Synthesis and structural characterization of N-substituted azoles with potential pharmacological
                                            activities

                                         Shivaji S. Kadam

   The main goal of our study is to synthesize and structurally characterize the N-substituted
azoles. They are indispensable components of many pharmaceuticals and therapeutic drugs. This study
comprises of two main projects: isoquninoline alkaloids and pyrazolopyrazoles.

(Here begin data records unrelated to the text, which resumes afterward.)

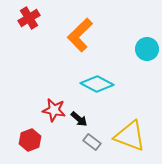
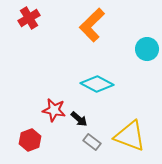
orange L-shape: moved 12 px right, 10 px up
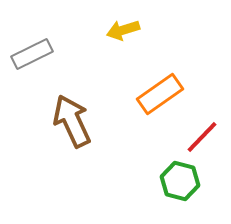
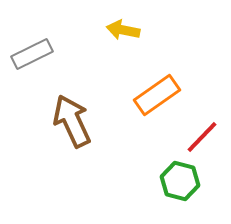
yellow arrow: rotated 28 degrees clockwise
orange rectangle: moved 3 px left, 1 px down
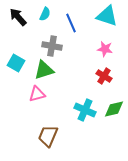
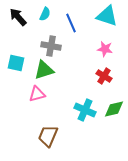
gray cross: moved 1 px left
cyan square: rotated 18 degrees counterclockwise
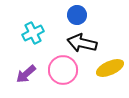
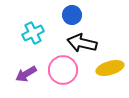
blue circle: moved 5 px left
yellow ellipse: rotated 8 degrees clockwise
purple arrow: rotated 10 degrees clockwise
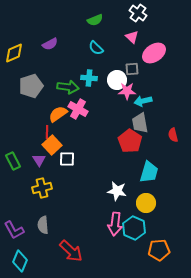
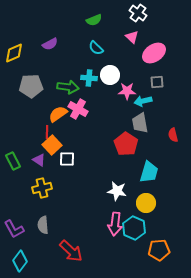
green semicircle: moved 1 px left
gray square: moved 25 px right, 13 px down
white circle: moved 7 px left, 5 px up
gray pentagon: rotated 15 degrees clockwise
red pentagon: moved 4 px left, 3 px down
purple triangle: rotated 24 degrees counterclockwise
purple L-shape: moved 1 px up
cyan diamond: rotated 15 degrees clockwise
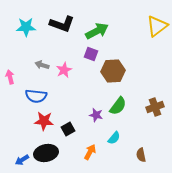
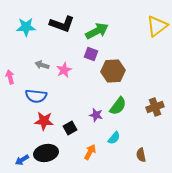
black square: moved 2 px right, 1 px up
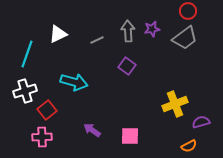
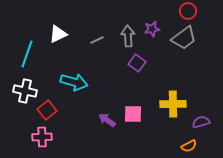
gray arrow: moved 5 px down
gray trapezoid: moved 1 px left
purple square: moved 10 px right, 3 px up
white cross: rotated 30 degrees clockwise
yellow cross: moved 2 px left; rotated 20 degrees clockwise
purple arrow: moved 15 px right, 10 px up
pink square: moved 3 px right, 22 px up
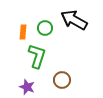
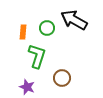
green circle: moved 2 px right
brown circle: moved 2 px up
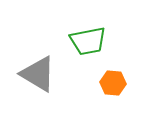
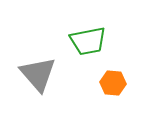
gray triangle: rotated 18 degrees clockwise
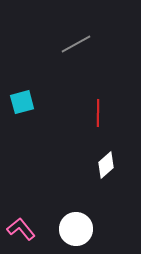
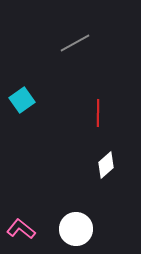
gray line: moved 1 px left, 1 px up
cyan square: moved 2 px up; rotated 20 degrees counterclockwise
pink L-shape: rotated 12 degrees counterclockwise
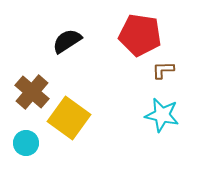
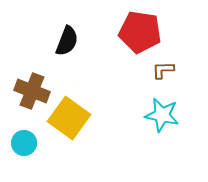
red pentagon: moved 3 px up
black semicircle: rotated 144 degrees clockwise
brown cross: moved 1 px up; rotated 20 degrees counterclockwise
cyan circle: moved 2 px left
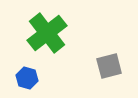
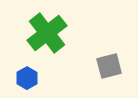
blue hexagon: rotated 15 degrees clockwise
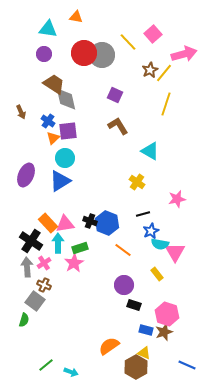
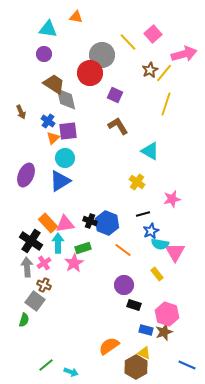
red circle at (84, 53): moved 6 px right, 20 px down
pink star at (177, 199): moved 5 px left
green rectangle at (80, 248): moved 3 px right
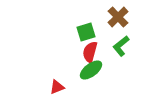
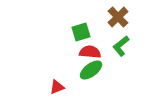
green square: moved 5 px left
red semicircle: rotated 80 degrees clockwise
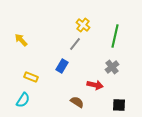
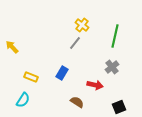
yellow cross: moved 1 px left
yellow arrow: moved 9 px left, 7 px down
gray line: moved 1 px up
blue rectangle: moved 7 px down
black square: moved 2 px down; rotated 24 degrees counterclockwise
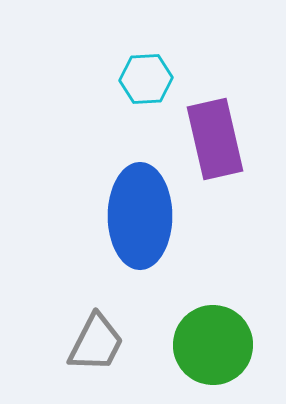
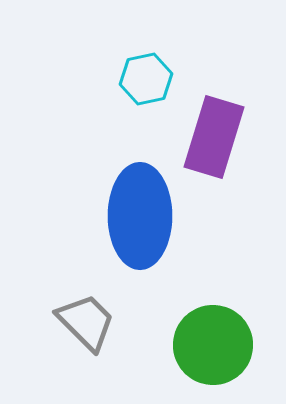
cyan hexagon: rotated 9 degrees counterclockwise
purple rectangle: moved 1 px left, 2 px up; rotated 30 degrees clockwise
gray trapezoid: moved 10 px left, 21 px up; rotated 72 degrees counterclockwise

   The basic skeletons of quaternary protoberberine alkaloids and quaternary benzophenanthridine
alkaloids contain iminium bonds (C=N^+), which are rather sensitivity to the nucleophilic attack
resulting in the formation on covalent adducts - 8-substituted-7,8-dihydroprotoberberines and
6-substituted-5,6-dihydrobenzophenanthridines, respectively. All new compounds were characterized
by using mass spectrometry, NMR spectroscopy, and some of them also by X-ray diffraction. We have
found some interesting trends in the experimental NMR chemical shifts, which were rationalized by
density-functional calculations.

 Scheme 1. Nucleophilic addition of azoles to a quaternary protoberberine skeleton.

  Substituted purines and purine analogues represent an important group of heterocyclic compounds.
Generally, these compounds can exist in a number of tautomeric forms, which are relevant to any
investigation of their binding modes with biological targets. We have synthesized a series of
variously substituted analogs derived from pyrazolo[4,3-c]pyrazole and investigated their
tautomeric equilibria using model systems of N-methylated pyrazolo[4,3-c]pyrazoles.


Scheme 2. Three tautomeric forms (N1H/N4H, N2H/N4H, and N1H/N5H) of pyrazolo[4,3-c]pyrazoles.